Concordo plenamente con Antonio!
23 de março de 2015
"Ninguém é obrigado a concordar com as ideias do maior educador brasileiro. Mas chamá-lo de doutrinador marxista é baixar demais o nível do debate", afirma Antonio Gois
Fonte: O Globo (RJ)
Entre tantas palavras de ordem levantadas na manifestação de 15 de março, uma gerou reação imediata de educadores nas redes sociais. “Chega de doutrinação marxista. Basta de Paulo Freire”, dizia uma faixa ilustrada com o símbolo comunista da foice e do martelo. Era apenas um cartaz isolado no meio de um protesto cuja motivação nada tinha a ver com Paulo Freire e sua obra. Não é a primeira vez, no entanto, que o mais conhecido educador brasileiro é criticado com argumentos com esses.
Naquele mesmo 15 de março, talvez em resposta à foto do cartaz que ganhava destaque nas redes sociais, a Unesco publicou em sua página no Facebook uma frase de Freire: “Educação não transforma o mundo. Educação muda pessoas. Pessoas transformam o mundo”.
Paulo Freire nunca escondeu que seu pensamento foi influenciado pelo marxismo. Seus textos têm forte conotação política. Numa entre tantas entrevistas hoje disponíveis no Youtube, ele inclusive relata se incomodar quando o descrevem apenas como o criador de um método. Sua intenção, clara e explícita, sempre foi pensar a educação como instrumento de conscientização da população mais pobre. Sua crítica ao sistema tradicional de ensino permanece atual. Uma educação libertária nada tem a ver com o modelo “bancário”, onde o papel do professor é de um mero transmissor do conhecimento, que será assimilado passivamente pelos alunos.
As ideias de Freire ganharam o mundo na segunda metade do século passado. Mesmo as mais prestigiosas universidades anglo-saxãs reconheceram sua importância. Em muitas - Harvard, Cambridge e Oxford entre elas - recebeu título de doutor honoris causa.
Qualquer brasileiro que visita uma faculdade de educação no exterior pode atestar o prestígio de Freire. Entre 2010 e 2011, passei um ano na Universidade de Michigan, nos Estados Unidos, estudando avaliação educacional, numa bolsa de estudos destinada a jornalistas. Com frequência, ao me apresentar como brasileiro, os professores da Faculdade de Educação começavam a falar de Paulo Freire. Fora de um ambiente acadêmico como aquele, o mais comum em viagens ao exterior é ouvirmos referências a jogadores de futebol. Ao menos ali, nosso país era lembrado por um educador.

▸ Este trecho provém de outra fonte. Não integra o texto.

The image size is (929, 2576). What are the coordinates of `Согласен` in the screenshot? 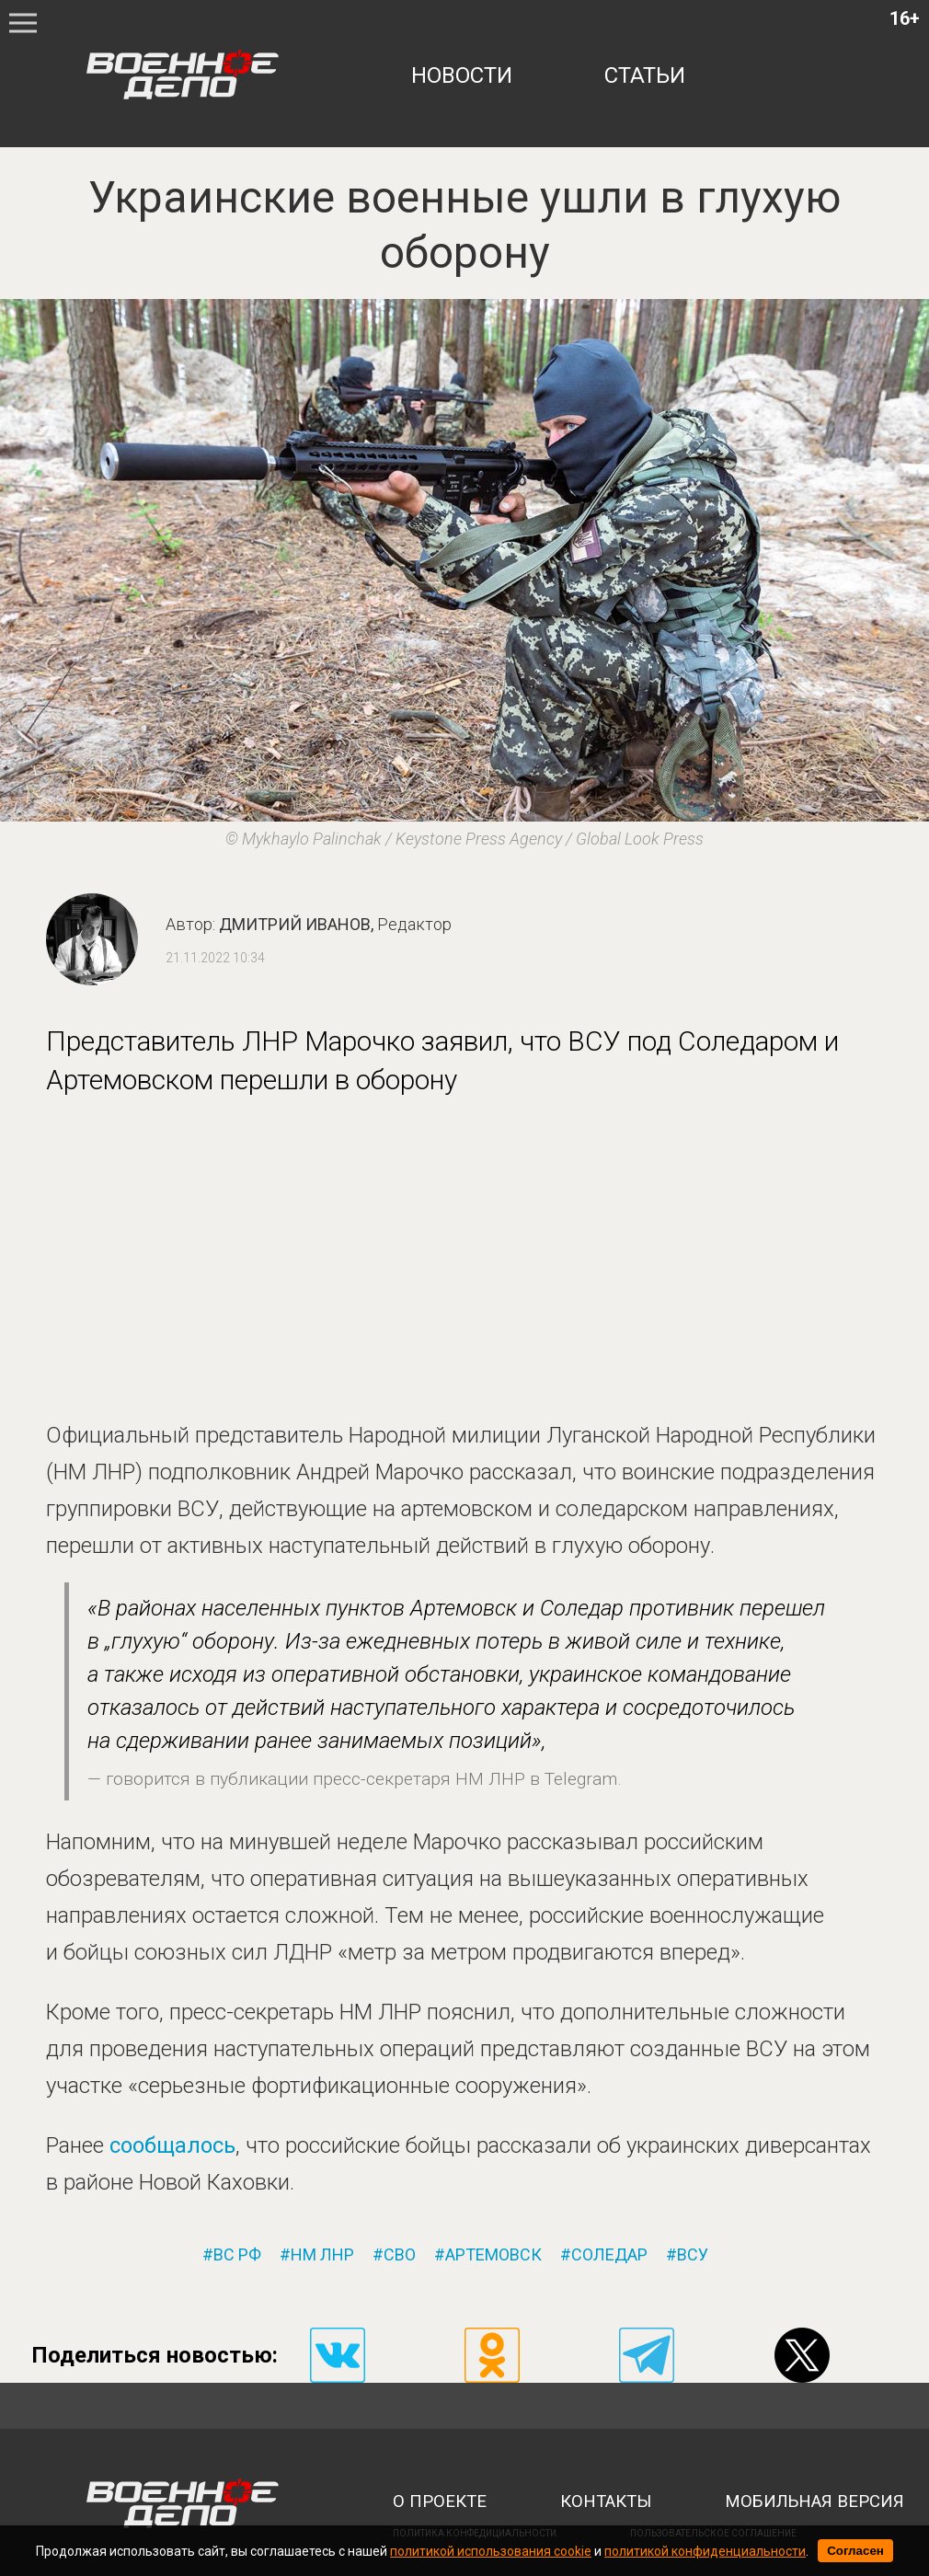 It's located at (855, 2551).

A admiração por Paulo Freire não se restringia a conversas de apresentação. Num dos cursos onde pude acompanhar algumas aulas, seus textos constavam da bibliografia exigida aos estudantes. Ninguém estava preocupado naquela universidade de ponta norte-americana com a “doutrinação marxista” que as ideias de Freire introduziriam nos futuros professores do país. O que importava ali era debater o método de alfabetização proposto pelo brasileiro e sua crítica ao sistema tradicional de ensino.
Não se trata de colocar Freire num pedestal inatacável. O fato de mesmo o maior educador brasileiro ser alvo de críticas é um sinal positivo de que vivemos numa democracia. Ninguém é obrigado a concordar com a pedagogia proposta por ele, menos ainda com seu posicionamento político. Ganharíamos muito, porém, se o debate se desse em alto nível. Reduzir Freire a um doutrinador marxista passa longe disso.